This Audio Visual Installation Was A Triumph At Save Festival

Festivals allow people to let go, to be free, to explore and enjoy and envelope themselves in sounds, sights and senses. Which is why Save Festival, which takes place annually in Moscow, seems the ideal match for Ilan Katin’s audio visual installation: COUNTER.REPETITION.II.

Ilan, an artist and musical collaborator, was approached by the curator of the Russian festival for an art installation. Together they decided that a second version of his original piece, COUNTER.REPETITION, would work well inside the huge industrial building where Save takes place, as well as give Ilan the opportunity to rework and improve the original.


The installation was a hit – ‘as soon as the piece was active, people started posing in and around it, taking selfies”. People replicated the piece with their own projections, drawn to different angles or spaces, some lingering around the outside and others heading straight for the center. The plethora of different reactions fit with the name of the piece, repeated over-and-over, each experience countering the next as the installation, and the festival, evolved.


We spoke to the, very witty, creator himself about his process and his other installations.

The Plus: How did the project come about and what was the brief?
Ilan Katin:
For the festival in Moscow the curator said ‘I like your work. I like COUNTER.REPETITION. What do you want to do?’ I wanted to do another version of COUNTER.REPETITION to improve upon the original.

TP: What was the creative process for the installation and how long did it take you to create?
I got the idea of using multiple transparent screens from a club in Geneva called LeZoo, as well as by an installation of a colleague by the name of Yannick Jacquet. The difference was that I wanted the focal point of the sculpture to rely upon the cone shape of the projection so that the materials became self evident. Through the repetition of the forms I am acknowledging for myself and the audience “here are the different sizes of the projector beam as it appears through space”. By having two projectors point at each other I am able to have the resulting form float in space and also create some variance by creating visual counter points between the two. I like to think that the two projectors are talking or dancing with each other. In terms how I conjure up the graphics and the sound, the process is largely based on intuition. I don’t tend to keep track of time in this process. I am in another world.


TP: You were also part of a Tagtool performance at Save Festival – what was this and what was your role?
The curator asked me “since you will already be here would you like to do a visual performance?”. These are always great situations because then I can choose what I want to do. In this case I was highly motivated to do a live painting session with the iPad. I love being able to express myself with music through painting, and Tagtool is pretty much the only software specifically designed for doing this in a way that is meaningful to me.
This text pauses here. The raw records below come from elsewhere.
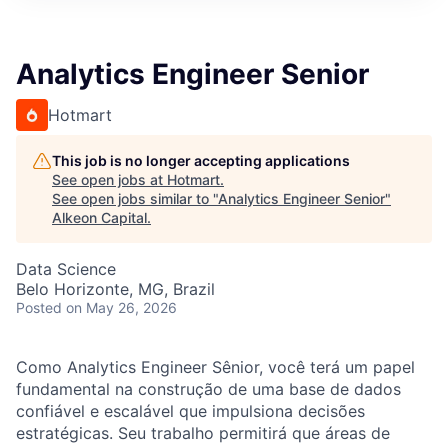
Analytics Engineer Senior
Hotmart
This job is no longer accepting applications
See open jobs at
Hotmart
.
See open jobs similar to "
Analytics Engineer Senior
"
Alkeon Capital
.
Data Science
Belo Horizonte, MG, Brazil
Posted
on May 26, 2026
Como Analytics Engineer Sênior, você terá um papel
fundamental na construção de uma base de dados
confiável e escalável que impulsiona decisões
estratégicas. Seu trabalho permitirá que áreas de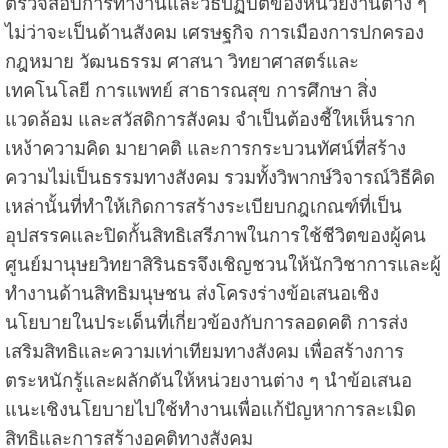
ตรวจสอบการทำงานและวิธีปฏิบัติของหน่วยงานต่าง ๆ
ไม่ว่าจะเป็นด้านสังคม เศรษฐกิจ การเมืองการปกครอง
กฎหมาย วัฒนธรรม ศาสนา วิทยาศาสตร์และ
เทคโนโลยี การแพทย์ สาธารณสุข การศึกษา สิ่ง
แวดล้อม และสวัสดิการสังคม จำเป็นต้องชี้ใหเห็นราก
เหง้าความคิด มายาคติ และการกระบวนทัศน์ที่สร้าง
ความไม่เป็นธรรมทางสังคม รวมทั้งวิพากษ์วิจารณ์วิธีคิด
เหล่านั้นที่ทำให้เกิดการสร้างระเบียบกฎเกณฑ์ที่เป็น
อุปสรรคและปิดกั้นสิทธิเสรีภาพในการใช้ชีวิตของผู้คน
ศูนย์มานุษยวิทยาสิรินธรจึงเชิญชวนให้นักวิชาการและผู้
ทำงานด้านสิทธิมนุษชน ส่งโครงร่างข้อเสนอเชิง
นโยบายในประเด็นที่เกี่ยวข้องกับการลอดคติ การส่ง
เสริมสิทธิและความเท่าเทียมทางสังคม เพื่อสร้างการ
ตระหนักรู้และผลักดันให้หน่วยงานต่าง ๆ นำข้อเสนอ
แนะเชิงนโยบายไปใช้ทำงานเพื่อแก้ปัญหาการละเมิด
สิทธิและการสร้างอคติทางสังคม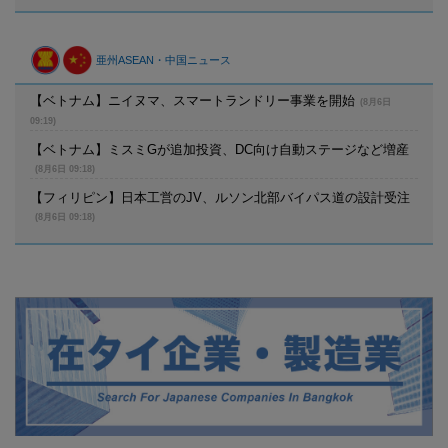
亜州ASEAN・中国ニュース
【ベトナム】ニイヌマ、スマートランドリー事業を開始
(8月6日
09:19)
【ベトナム】ミスミGが追加投資、DC向け自動ステージなど増産
(8月6日 09:18)
【フィリピン】日本工営のJV、ルソン北部バイパス道の設計受注
(8月6日 09:18)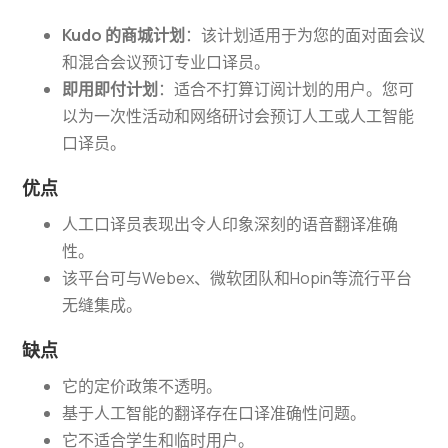
Kudo 的商城计划
：该计划适用于为您的面对面会议
和混合会议预订专业口译员。
即用即付计划
：适合不打算订阅计划的用户。您可
以为一次性活动和网络研讨会预订人工或人工智能
口译员。
优点
人工口译员表现出令人印象深刻的语音翻译准确
性。
该平台可与Webex、微软团队和Hopin等流行平台
无缝集成。
缺点
它的定价政策不透明。
基于人工智能的翻译存在口译准确性问题。
它不适合学生和临时用户。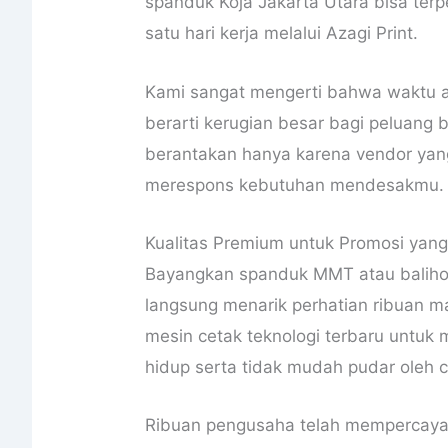
spanduk Koja Jakarta Utara bisa ter
satu hari kerja melalui Azagi Print.
Kami sangat mengerti bahwa waktu a
berarti kerugian besar bagi peluang
berantakan hanya karena vendor yang
merespons kebutuhan mendesakmu.
Kualitas Premium untuk Promosi yan
Bayangkan spanduk MMT atau baliho k
langsung menarik perhatian ribuan 
mesin cetak teknologi terbaru untuk
hidup serta tidak mudah pudar oleh 
Ribuan pengusaha telah mempercaya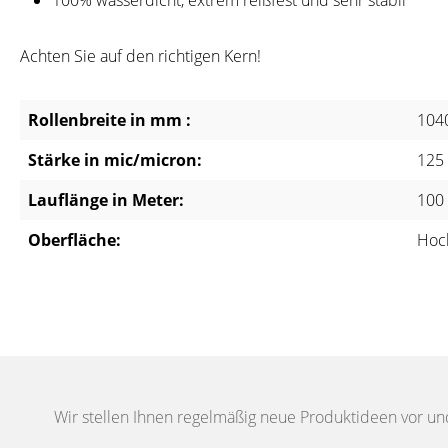
100% wasserdicht, extrem reißfest und sehr stabil
Achten Sie auf den richtigen Kern!
Rollenbreite in mm :
104
Stärke in mic/micron:
125
Lauflänge in Meter:
100
Oberfläche:
Hoc
Wir stellen Ihnen regelmäßig neue Produktideen vor un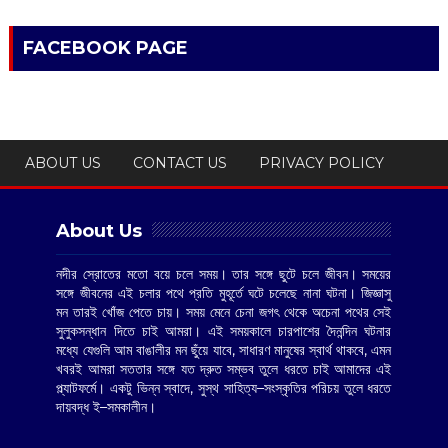
FACEBOOK PAGE
ABOUT US
CONTACT US
PRIVACY POLICY
About Us
নদীর স্রোতের মতো বয়ে চলে সময়। তার সঙ্গে ছুটে চলে জীবন। সময়ের
সঙ্গে জীবনের এই চলার পথে প্রতি মুহূর্তে ঘটে চলেছে নানা ঘটনা। জিজ্ঞাসু
মন তারই খোঁজ পেতে চায়। সময় মেনে চেনা জগৎ থেকে অচেনা পথের সেই
সুলুকসন্ধান দিতে চাই আমরা। এই সময়কালে চারপাশের দৈনন্দিন ঘটনার
মধ্যে যেগুলি আম বাঙালীর মন ছুঁয়ে যাবে, সাধারণ মানুষের স্বার্থ থাকবে, এমন
খবরই আমরা সততার সঙ্গে যত দ্রুত সম্ভব তুলে ধরতে চাই আমাদের এই
প্ল্যাটফর্মে। একটু ভিন্ন স্বাদে, সুস্থ সাহিত্য–সংস্কৃতির পরিচয় তুলে ধরতে
দায়বদ্ধ ই–সমকালীন।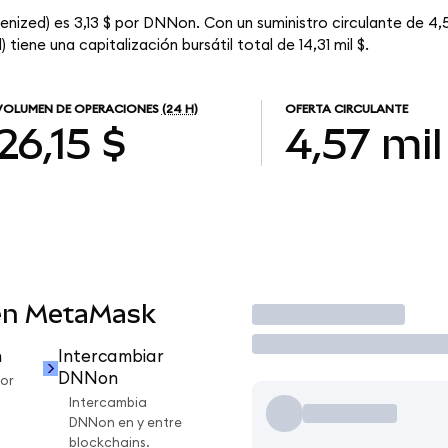
enized) es 3,13 $ por DNNon. Con un suministro circulante de 4
iene una capitalización bursátil total de 14,31 mil $.
VOLUMEN DE OPERACIONES
(24 H)
OFERTA CIRCULANTE
26,15 $
4,57 mil
en MetaMask
Operar
n
Intercambiar
DNNon
or
Intercambia
DNNon en y entre
blockchains.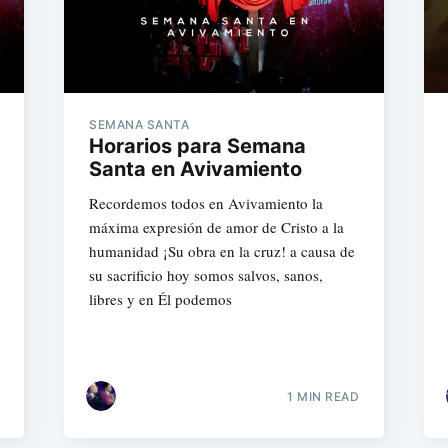
SEMANA SANTA
Horarios para Semana
Santa en Avivamiento
Recordemos todos en Avivamiento la
máxima expresión de amor de Cristo a la
humanidad ¡Su obra en la cruz! a causa de
su sacrificio hoy somos salvos, sanos,
libres y en Él podemos
1 MIN READ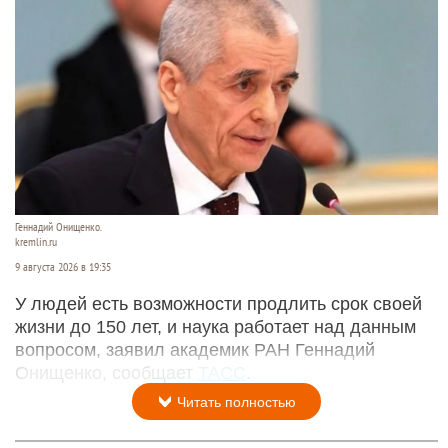
Геннадий Онищенко.
kremlin.ru
9 августа 2026 в 19:35
У людей есть возможности продлить срок своей
жизни до 150 лет, и наука работает над данным
вопросом, заявил академик РАН Геннадий
Онищенко, сообщает
ТАСС
.
Читать полностью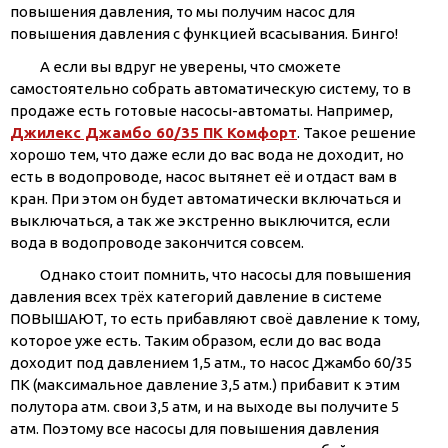
повышения давления, то мы получим насос для
повышения давления с функцией всасывания. Бинго!
А если вы вдруг не уверены, что сможете
самостоятельно собрать автоматическую систему, то в
продаже есть готовые насосы-автоматы. Например,
Джилекс Джамбо 60/35 ПК Комфорт
. Такое решение
хорошо тем, что даже если до вас вода не доходит, но
есть в водопроводе, насос вытянет её и отдаст вам в
кран. При этом он будет автоматически включаться и
выключаться, а так же экстренно выключится, если
вода в водопроводе закончится совсем.
Однако стоит помнить, что насосы для повышения
давления всех трёх категорий давление в системе
ПОВЫШАЮТ, то есть прибавляют своё давление к тому,
которое уже есть. Таким образом, если до вас вода
доходит под давлением 1,5 атм., то насос Джамбо 60/35
ПК (максимальное давление 3,5 атм.) прибавит к этим
полутора атм. свои 3,5 атм, и на выходе вы получите 5
атм. Поэтому все насосы для повышения давления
For the music I had a particular artist in mind that was brought to my attention through a friend a few years ago. Phalf mixes are completely entrancing to me. We already had some communication going on three years ago so I was really thrilled to have the opportunity to meet and perform with him.


With the first version my time was somewhat constrained. My experience with audio was very limited and I relied a lot on audio samples. With CR2 I was able to control the audio more precisely using electronic instruments to match what was in my imagination. I did end up using some samples, but these felt like they had a more specific role to play. For me CR2 is a more cohesive expression of what I set out to do.

TP: What three words would you use to sum up the installation?
This is impossible.


TP: Tell us about yourself – what is your background?
In the background is a U.S. suburb, a mountainous desert in the middle east next to the Dead Sea, resolving in a somewhat extended stay in New York City. There I studied painting and then switched to computers because paintings took too long to dry.

TP: What’s next for you?
These days waiting for things to dry is becoming very appealing to me.